Y eso no era todo. Porque, aunque una pudiera suponer, en su infinita ingenuidad, que es cosa de personas mayores, que probablemente se les va la cabeza y que hacen suyo el dicho de que” cualquier tiempo pasado fue mejor”, de eso nada. Hay un veinte por ciento de jóvenes españoles, de chicos y chicas, que afirman que con Franco se vivía mejor.

Como si supieran algo de cómo se vivía con un dictador cuyo régimen no vivieron ni de lejos, más allá de lo que pudieran haber estudiado, que está claro que no debió ser mucho.

Yo diría que si me pinchan no sangro, pero es que ya no sé si me queda sangre en el cuerpo, o se me quedó congelada. Pero lo que si me salen son lágrimas de pena, de rabia y de impotencia, de pensar en lo mal que debemos haberlo hecho para que nuestra juventud piense semejante barbaridad en un porcentaje tan elevado.
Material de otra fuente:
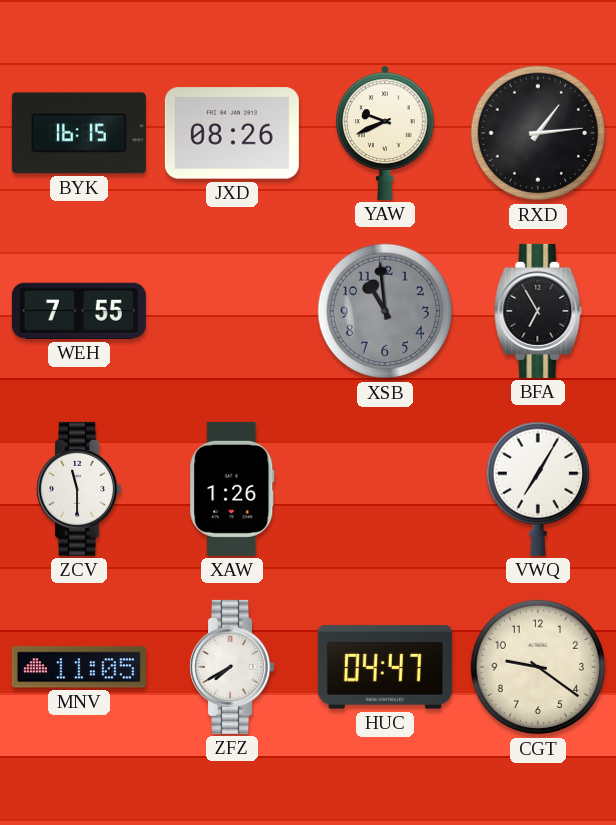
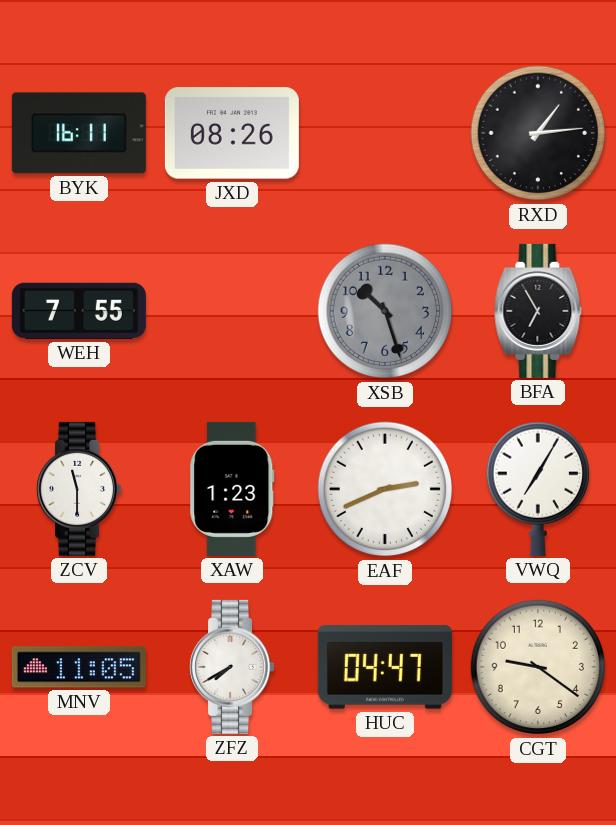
BYK: 16:15 -> 16:11
YAW: 9:41 -> none
XSB: 10:59 -> 10:27
XAW: 1:26 -> 1:23
EAF: none -> 2:41
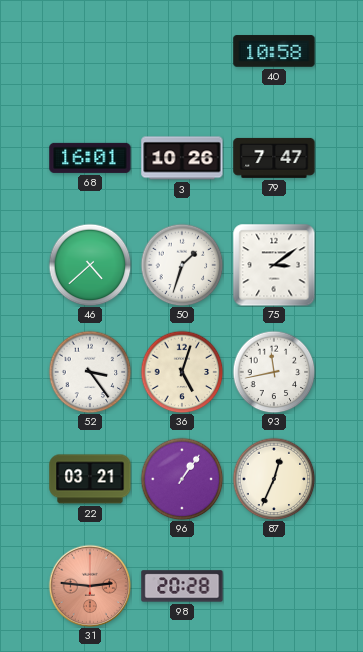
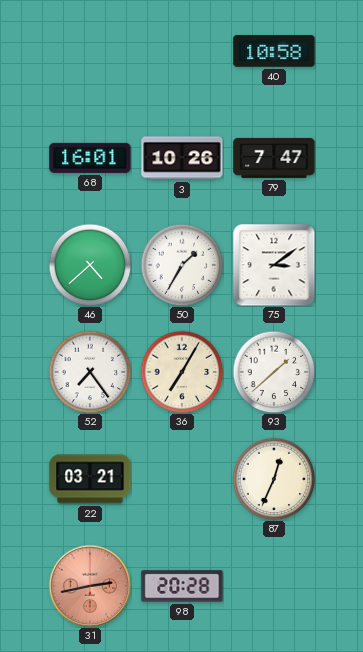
50: 1:33 -> 1:35
52: 3:24 -> 7:24
36: 5:03 -> 7:05
93: 11:43 -> 1:38
96: 1:06 -> none
31: 2:46 -> 2:43
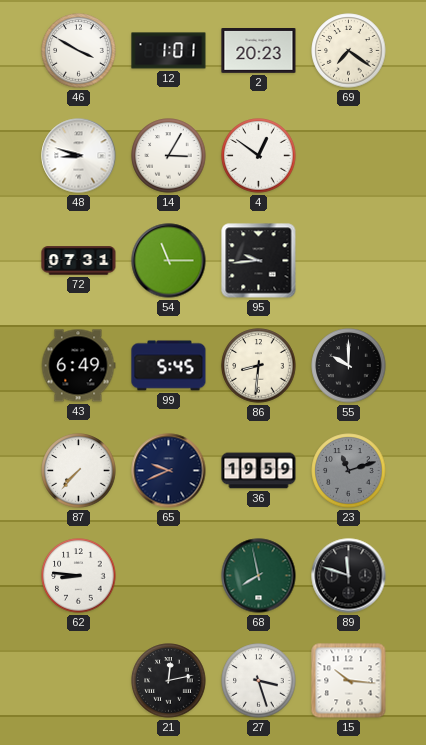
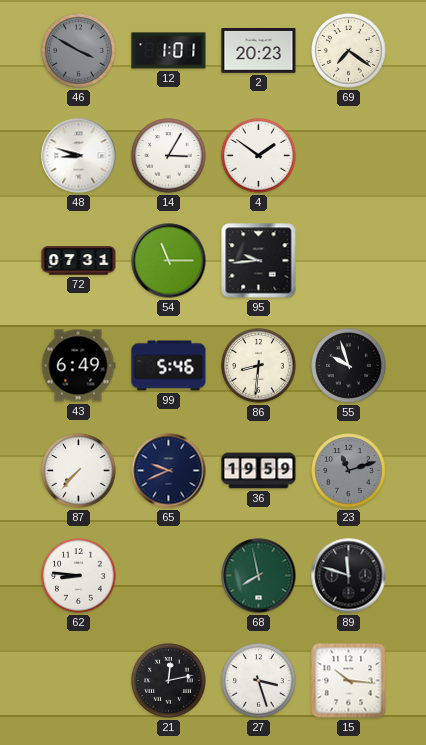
46 dial: white -> grey
4: 12:51 -> 1:51
99: 5:45 -> 5:46
55: 10:00 -> 9:57
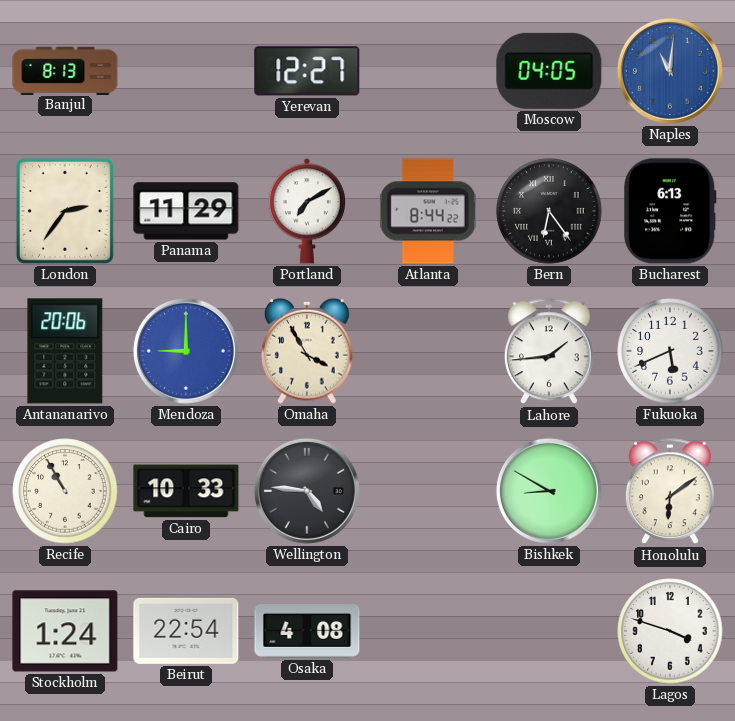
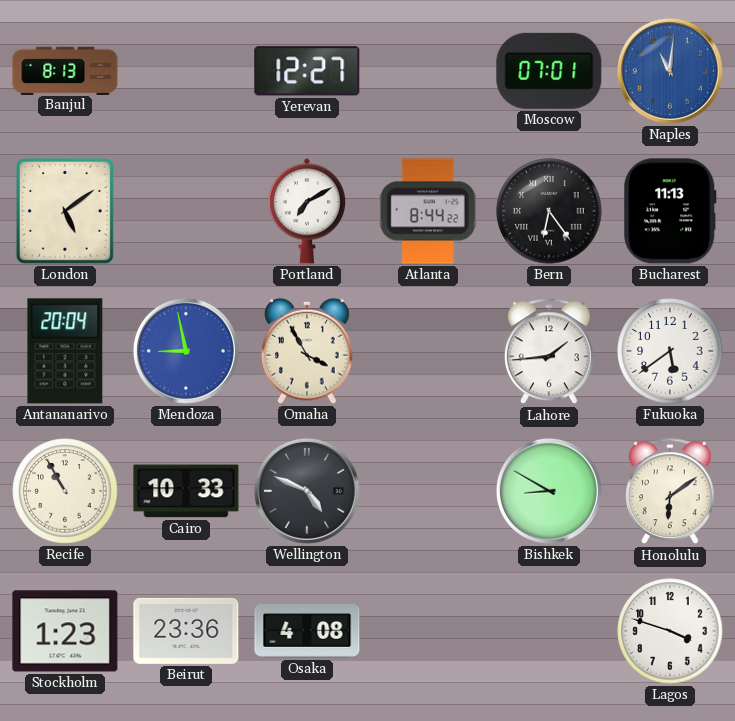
Moscow: 04:05 -> 07:01
London: 2:36 -> 5:09
Panama: 11:29 -> none
Bucharest: 6:13 -> 11:13
Antananarivo: 20:06 -> 20:04
Mendoza: 9:00 -> 8:58
Fukuoka: 5:41 -> 5:39
Wellington: 4:46 -> 4:49
Stockholm: 1:24 -> 1:23
Beirut: 22:54 -> 23:36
Es cierto que yo tampoco viví apenas la dictadura de quien se hacía llamar a sí mismo el Generalísimo. Por suerte para mí, por cierto. Tenía ocho añitos cuando Franco murió y ni entonces era consciente de lo que aquello significaba, ni mucho menos de cómo había sido la vida bajo su mandato.

Para mí era un señor que mandaba más que nadie y por cuya muerte nos daban unos cuantos días de fiesta, que nunca venían mal. Y poco más. Porque a los ocho años determinadas cosas no interesan y, si se hacen preguntas, se respondía con un “eso no te importa” que valía para todo.
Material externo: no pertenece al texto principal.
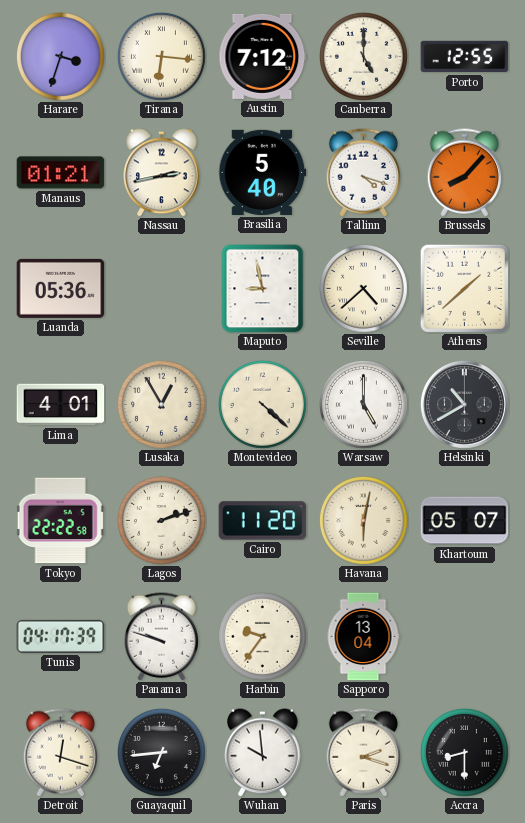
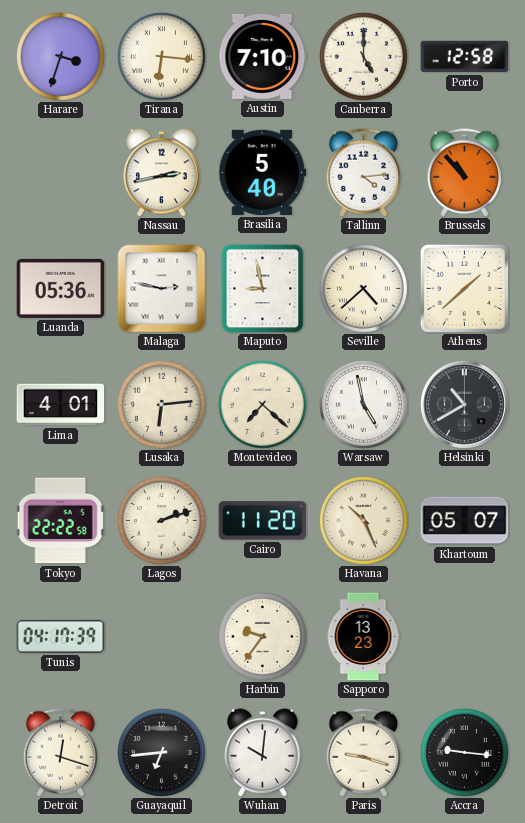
Austin: 7:12 -> 7:10
Porto: 12:55 -> 12:58
Manaus: 01:21 -> none
Tallinn: 4:18 -> 4:14
Brussels: 8:07 -> 10:53
Malaga: none -> 2:47
Lusaka: 12:55 -> 6:14
Montevideo: 4:22 -> 7:22
Warsaw: 5:00 -> 4:58
Havana: 6:02 -> 10:26
Panama: 9:48 -> none
Sapporo: 13:04 -> 13:23
Wuhan: 9:59 -> 10:01
Paris: 2:18 -> 9:18
Accra: 8:30 -> 9:16
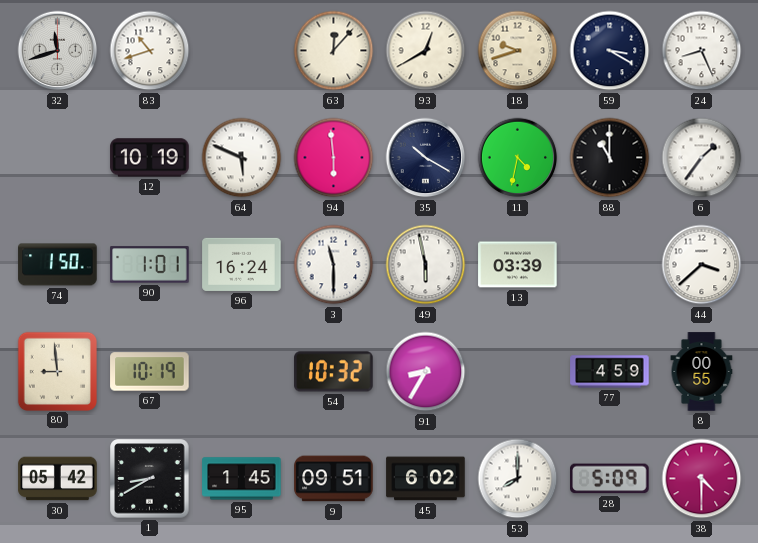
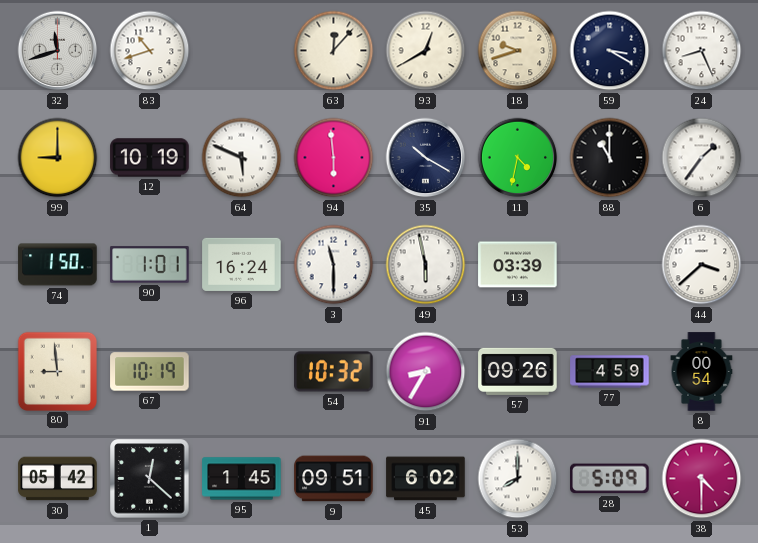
99: none -> 9:00
57: none -> 09:26
8: 00:55 -> 00:54
1: 8:40 -> 12:22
Sin embargo, no tardé en darme cuenta. No hacía falta estar en plena dictadura para percatarse de los efectos que produjo y que siguió produciendo durante mucho tiempo, aún después de la muerte del dictador.
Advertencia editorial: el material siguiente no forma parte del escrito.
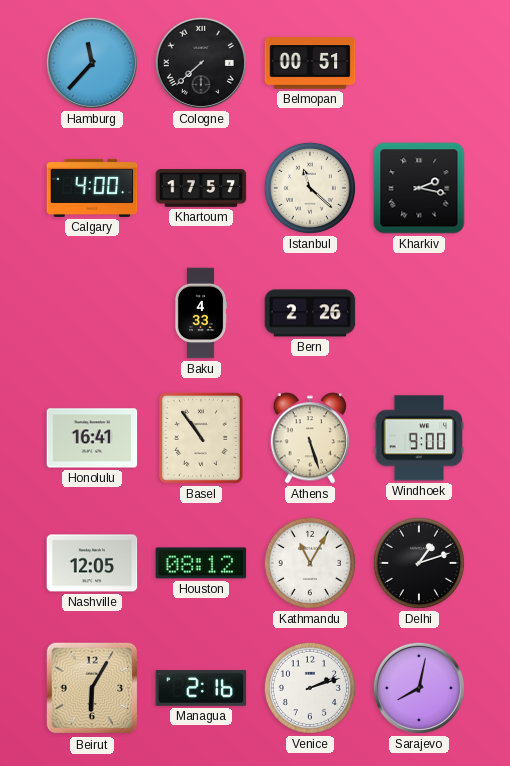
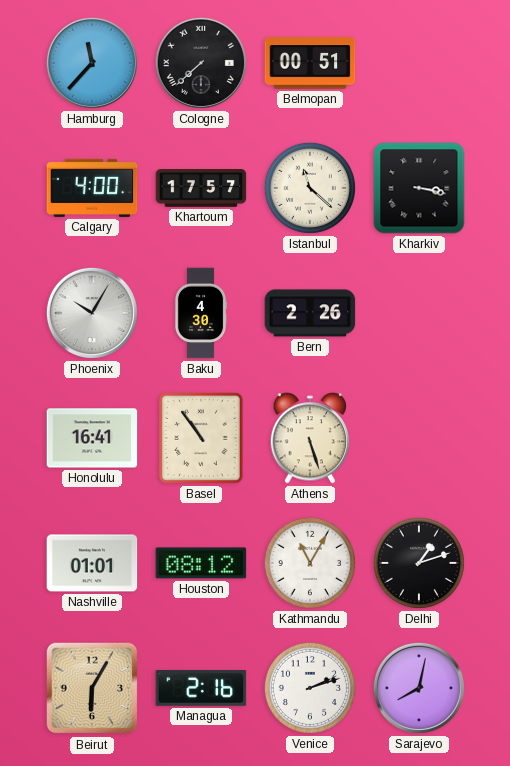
Kharkiv: 2:17 -> 3:17
Phoenix: none -> 10:05
Baku: 4:33 -> 4:30
Windhoek: 9:00 -> none
Nashville: 12:05 -> 01:01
Descubrí que era por su causa por la que había temas de los que no se hablaba, porque había cosas de las que no se podía hablar.

Descubrí que era por su causa por la que las mujeres tenían que estar en casa y con la pata quebrada, pariendo cuantos más niños mejor y viviendo al servicio de su amado esposo, del que tenían que soportar las palizas que les dieran si era de su gusto.

Descubrí que por culpa de sus leyes los homosexuales iban a la cárcel por el mero hecho de serlo, y que pensar diferente también se castigaba con la cárcel.

Y descubrí también que era por su culpa también por lo que no se podía hablar de sexo, y que había que apañarse con lo que te contara alguna amiga, y eso con suerte.

Seguí haciendo un descubrimiento tras otro sobre lo que se podía y no se podía hacer, hasta llegar a la conclusión de que con Franco nunca se vivió mejor.

Ni siquiera cabía sostener aquella frase que se popularizó por un sector durante mi adolescencia: “contra Franco se vivía mejor”.

Supongo que los jóvenes de la encuesta no saben nada de todo esto ni tienen ningún interés en saberlo. Y, lo que es peor, no hemos sabido mostrárselo, y ahora lo estamos pagando.

Solo espero que esto sea una moda pasajera y esos jóvenes maduren algún día y se percaten de su terrible error. Crucemos los dedos para que no sea tarde. Porque, de lo contrario, lo tenemos mal. Francamente mal.